*Problem details*.
With the material below, print exactly the lines between the line holding "政策法规 (1081, 121)" and the line holding "Til forsiden (643, 571)", inclusive. Add nothing else.

BEGIN

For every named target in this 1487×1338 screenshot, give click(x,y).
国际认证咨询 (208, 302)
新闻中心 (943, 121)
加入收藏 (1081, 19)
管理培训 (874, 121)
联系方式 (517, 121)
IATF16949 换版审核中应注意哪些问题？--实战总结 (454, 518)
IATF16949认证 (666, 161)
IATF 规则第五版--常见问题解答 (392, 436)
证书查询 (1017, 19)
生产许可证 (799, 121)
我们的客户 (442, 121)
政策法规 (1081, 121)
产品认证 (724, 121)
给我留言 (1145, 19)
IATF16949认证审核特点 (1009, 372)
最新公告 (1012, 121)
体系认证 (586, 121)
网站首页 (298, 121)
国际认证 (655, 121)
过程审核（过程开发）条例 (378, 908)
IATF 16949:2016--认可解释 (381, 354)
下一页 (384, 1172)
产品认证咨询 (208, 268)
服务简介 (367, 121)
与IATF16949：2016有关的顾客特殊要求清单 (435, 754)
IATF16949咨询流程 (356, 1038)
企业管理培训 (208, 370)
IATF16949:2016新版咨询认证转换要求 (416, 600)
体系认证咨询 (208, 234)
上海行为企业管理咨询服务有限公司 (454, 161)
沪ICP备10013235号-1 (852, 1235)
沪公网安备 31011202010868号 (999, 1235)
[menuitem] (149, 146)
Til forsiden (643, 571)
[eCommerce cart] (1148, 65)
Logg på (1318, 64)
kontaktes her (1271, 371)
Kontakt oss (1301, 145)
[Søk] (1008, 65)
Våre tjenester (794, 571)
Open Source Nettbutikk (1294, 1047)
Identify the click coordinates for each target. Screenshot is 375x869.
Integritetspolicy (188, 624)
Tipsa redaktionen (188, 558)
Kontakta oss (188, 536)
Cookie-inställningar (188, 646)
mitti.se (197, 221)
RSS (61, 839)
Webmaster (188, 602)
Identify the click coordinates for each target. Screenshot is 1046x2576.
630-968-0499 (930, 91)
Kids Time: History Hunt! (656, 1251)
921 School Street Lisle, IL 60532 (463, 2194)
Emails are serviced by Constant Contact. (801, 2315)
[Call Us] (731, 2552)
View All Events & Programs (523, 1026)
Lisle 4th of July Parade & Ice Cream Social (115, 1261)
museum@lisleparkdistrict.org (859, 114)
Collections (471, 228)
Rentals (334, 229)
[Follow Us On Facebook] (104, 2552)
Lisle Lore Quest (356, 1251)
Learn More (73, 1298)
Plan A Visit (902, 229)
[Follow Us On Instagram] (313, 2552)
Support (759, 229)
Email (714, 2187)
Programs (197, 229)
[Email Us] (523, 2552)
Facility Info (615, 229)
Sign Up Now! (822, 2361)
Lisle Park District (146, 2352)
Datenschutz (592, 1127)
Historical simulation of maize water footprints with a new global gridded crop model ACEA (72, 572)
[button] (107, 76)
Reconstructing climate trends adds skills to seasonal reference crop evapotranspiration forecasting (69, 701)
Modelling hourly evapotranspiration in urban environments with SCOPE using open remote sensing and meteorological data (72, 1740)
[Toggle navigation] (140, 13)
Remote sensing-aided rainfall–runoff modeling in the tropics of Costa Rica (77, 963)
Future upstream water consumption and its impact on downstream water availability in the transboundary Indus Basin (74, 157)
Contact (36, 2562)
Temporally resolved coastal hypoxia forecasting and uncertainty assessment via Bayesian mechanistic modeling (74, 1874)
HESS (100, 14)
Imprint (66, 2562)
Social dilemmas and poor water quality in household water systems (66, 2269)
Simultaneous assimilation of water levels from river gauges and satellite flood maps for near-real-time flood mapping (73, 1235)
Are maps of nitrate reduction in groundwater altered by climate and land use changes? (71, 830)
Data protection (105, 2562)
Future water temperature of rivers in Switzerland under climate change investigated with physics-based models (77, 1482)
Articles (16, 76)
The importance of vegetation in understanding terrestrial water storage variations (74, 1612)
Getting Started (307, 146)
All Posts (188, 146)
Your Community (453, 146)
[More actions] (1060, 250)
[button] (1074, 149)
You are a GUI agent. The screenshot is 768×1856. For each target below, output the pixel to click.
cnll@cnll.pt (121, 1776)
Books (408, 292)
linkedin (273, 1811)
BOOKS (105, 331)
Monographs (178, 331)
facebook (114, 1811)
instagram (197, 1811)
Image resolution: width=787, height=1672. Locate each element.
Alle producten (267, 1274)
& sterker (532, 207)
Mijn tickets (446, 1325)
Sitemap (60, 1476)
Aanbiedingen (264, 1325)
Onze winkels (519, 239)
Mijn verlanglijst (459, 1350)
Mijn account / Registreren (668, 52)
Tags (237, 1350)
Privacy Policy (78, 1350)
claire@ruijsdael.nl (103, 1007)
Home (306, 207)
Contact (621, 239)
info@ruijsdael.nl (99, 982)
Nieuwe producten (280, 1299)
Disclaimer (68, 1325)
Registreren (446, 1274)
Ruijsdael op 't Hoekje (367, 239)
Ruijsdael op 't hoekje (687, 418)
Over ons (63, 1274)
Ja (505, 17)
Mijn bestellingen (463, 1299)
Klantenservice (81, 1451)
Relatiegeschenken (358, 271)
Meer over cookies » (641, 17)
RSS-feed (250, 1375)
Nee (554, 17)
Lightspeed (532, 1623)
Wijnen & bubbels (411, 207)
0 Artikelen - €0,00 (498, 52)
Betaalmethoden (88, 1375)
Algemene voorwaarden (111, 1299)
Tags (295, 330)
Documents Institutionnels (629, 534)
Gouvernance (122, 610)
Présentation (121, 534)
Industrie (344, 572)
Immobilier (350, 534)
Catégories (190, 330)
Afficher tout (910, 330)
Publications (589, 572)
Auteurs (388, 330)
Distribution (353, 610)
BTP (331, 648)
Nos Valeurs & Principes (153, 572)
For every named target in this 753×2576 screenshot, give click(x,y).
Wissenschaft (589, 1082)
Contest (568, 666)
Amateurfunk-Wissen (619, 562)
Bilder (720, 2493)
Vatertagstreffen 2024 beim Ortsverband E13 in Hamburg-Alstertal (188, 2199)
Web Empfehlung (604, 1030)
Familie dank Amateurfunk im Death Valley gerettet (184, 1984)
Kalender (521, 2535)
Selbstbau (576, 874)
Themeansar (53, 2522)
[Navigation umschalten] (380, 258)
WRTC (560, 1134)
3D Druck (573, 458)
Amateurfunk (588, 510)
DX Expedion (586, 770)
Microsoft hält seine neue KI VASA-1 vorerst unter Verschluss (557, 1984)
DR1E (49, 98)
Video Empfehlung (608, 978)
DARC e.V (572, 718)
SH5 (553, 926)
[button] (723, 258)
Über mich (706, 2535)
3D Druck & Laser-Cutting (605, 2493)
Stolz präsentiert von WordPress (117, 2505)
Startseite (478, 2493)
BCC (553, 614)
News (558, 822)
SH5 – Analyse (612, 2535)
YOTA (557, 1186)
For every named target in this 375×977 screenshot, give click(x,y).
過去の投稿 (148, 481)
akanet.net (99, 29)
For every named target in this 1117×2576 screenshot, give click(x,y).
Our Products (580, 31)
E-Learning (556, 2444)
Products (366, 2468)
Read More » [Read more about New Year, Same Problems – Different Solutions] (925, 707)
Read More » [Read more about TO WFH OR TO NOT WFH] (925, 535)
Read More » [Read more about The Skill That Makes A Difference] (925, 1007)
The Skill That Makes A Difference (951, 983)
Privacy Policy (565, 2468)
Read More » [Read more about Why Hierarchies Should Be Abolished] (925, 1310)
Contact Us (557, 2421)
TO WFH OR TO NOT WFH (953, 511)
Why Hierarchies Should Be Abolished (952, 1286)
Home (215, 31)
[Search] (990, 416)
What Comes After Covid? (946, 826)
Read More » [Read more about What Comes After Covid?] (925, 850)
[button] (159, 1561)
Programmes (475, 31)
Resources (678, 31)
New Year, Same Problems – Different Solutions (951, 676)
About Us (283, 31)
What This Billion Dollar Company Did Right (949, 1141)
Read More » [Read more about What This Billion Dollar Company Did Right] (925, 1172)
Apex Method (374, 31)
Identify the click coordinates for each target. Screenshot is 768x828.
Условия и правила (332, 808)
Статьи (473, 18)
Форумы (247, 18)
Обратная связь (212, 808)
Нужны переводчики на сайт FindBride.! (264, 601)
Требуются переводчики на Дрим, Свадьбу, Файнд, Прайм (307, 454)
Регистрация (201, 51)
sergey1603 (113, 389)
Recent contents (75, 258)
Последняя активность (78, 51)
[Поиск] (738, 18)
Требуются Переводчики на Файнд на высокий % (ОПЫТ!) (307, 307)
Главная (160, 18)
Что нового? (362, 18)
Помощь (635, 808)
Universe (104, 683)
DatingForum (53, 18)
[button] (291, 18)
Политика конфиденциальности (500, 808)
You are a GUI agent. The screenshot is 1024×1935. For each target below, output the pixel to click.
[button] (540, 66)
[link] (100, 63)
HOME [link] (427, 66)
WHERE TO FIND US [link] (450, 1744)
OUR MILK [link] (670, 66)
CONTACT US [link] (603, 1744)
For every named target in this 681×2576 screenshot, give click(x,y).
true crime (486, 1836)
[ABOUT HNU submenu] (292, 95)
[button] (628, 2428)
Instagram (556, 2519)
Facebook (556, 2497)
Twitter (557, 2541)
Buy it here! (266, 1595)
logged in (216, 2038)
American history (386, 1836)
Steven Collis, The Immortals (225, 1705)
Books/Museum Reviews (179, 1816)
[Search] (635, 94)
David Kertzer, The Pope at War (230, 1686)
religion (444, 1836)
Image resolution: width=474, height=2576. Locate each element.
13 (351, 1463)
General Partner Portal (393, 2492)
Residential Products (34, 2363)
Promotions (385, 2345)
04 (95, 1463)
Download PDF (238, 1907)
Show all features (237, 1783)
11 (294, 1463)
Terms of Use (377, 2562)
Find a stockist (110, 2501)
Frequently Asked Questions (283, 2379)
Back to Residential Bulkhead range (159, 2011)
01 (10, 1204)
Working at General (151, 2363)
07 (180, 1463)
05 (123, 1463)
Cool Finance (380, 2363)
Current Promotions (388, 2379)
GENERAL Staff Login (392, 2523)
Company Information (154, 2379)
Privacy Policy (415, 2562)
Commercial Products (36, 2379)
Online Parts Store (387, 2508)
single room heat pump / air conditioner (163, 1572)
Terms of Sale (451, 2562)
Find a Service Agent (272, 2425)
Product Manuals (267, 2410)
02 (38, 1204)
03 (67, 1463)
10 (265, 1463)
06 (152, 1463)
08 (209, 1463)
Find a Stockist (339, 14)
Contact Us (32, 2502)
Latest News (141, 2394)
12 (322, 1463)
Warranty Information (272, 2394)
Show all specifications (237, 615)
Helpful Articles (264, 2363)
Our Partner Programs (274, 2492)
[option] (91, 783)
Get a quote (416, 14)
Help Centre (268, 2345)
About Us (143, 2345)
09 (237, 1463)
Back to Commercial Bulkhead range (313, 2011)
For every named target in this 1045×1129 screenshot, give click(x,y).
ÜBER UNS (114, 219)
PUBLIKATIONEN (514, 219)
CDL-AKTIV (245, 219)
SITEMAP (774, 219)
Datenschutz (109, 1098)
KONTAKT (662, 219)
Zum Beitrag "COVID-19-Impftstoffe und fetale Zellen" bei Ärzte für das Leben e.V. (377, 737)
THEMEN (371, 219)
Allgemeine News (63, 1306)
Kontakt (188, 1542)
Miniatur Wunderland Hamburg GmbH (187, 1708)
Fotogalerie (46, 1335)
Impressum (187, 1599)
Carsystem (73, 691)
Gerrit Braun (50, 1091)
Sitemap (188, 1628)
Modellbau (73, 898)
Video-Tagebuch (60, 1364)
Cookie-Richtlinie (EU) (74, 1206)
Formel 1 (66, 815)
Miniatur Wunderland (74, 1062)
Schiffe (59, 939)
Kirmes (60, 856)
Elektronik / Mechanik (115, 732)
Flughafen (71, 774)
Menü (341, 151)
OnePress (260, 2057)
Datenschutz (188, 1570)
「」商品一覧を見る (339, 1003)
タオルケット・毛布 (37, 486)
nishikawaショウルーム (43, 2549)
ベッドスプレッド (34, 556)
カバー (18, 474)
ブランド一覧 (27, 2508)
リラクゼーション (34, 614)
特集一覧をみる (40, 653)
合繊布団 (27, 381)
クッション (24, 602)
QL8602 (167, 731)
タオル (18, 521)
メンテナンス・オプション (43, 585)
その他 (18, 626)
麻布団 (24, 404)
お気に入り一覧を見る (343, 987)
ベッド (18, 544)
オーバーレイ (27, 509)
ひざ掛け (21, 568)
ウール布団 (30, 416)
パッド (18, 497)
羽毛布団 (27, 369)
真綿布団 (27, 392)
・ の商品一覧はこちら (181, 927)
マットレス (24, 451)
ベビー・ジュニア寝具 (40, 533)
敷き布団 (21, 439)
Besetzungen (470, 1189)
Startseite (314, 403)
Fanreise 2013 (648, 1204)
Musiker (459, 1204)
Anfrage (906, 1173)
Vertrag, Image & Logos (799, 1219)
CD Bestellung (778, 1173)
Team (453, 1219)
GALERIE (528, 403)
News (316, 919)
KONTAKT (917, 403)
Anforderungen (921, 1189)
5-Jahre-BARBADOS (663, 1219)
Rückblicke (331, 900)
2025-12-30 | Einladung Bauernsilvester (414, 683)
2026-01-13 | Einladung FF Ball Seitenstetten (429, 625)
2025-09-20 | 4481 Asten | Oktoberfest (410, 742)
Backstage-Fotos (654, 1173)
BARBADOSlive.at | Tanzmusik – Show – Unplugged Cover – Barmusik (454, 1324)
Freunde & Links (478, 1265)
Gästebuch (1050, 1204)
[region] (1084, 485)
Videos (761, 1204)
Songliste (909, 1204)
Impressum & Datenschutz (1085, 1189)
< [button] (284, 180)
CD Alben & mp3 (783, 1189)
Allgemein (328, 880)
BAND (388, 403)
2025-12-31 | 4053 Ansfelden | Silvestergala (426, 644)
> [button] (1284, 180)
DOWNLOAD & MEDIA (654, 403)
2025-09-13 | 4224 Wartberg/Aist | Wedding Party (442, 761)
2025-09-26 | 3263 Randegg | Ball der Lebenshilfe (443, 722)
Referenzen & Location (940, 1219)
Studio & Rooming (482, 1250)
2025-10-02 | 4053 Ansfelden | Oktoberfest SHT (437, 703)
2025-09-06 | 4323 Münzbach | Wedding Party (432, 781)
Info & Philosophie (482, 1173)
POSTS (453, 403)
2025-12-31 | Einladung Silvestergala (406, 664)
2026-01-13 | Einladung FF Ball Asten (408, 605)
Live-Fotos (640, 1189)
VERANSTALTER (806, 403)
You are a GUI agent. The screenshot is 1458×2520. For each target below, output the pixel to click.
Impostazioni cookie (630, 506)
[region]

END

*Written reply*.
政策法规 (1081, 121)
产品认证 (724, 121)
给我留言 (1145, 19)
IATF16949认证审核特点 (1009, 372)
最新公告 (1012, 121)
体系认证 (586, 121)
网站首页 (298, 121)
国际认证 (655, 121)
过程审核（过程开发）条例 (378, 908)
IATF 16949:2016--认可解释 (381, 354)
下一页 (384, 1172)
产品认证咨询 (208, 268)
服务简介 (367, 121)
与IATF16949：2016有关的顾客特殊要求清单 (435, 754)
IATF16949咨询流程 (356, 1038)
企业管理培训 (208, 370)
IATF16949:2016新版咨询认证转换要求 (416, 600)
体系认证咨询 (208, 234)
上海行为企业管理咨询服务有限公司 (454, 161)
沪ICP备10013235号-1 (852, 1235)
沪公网安备 31011202010868号 (999, 1235)
[menuitem] (149, 146)
Til forsiden (643, 571)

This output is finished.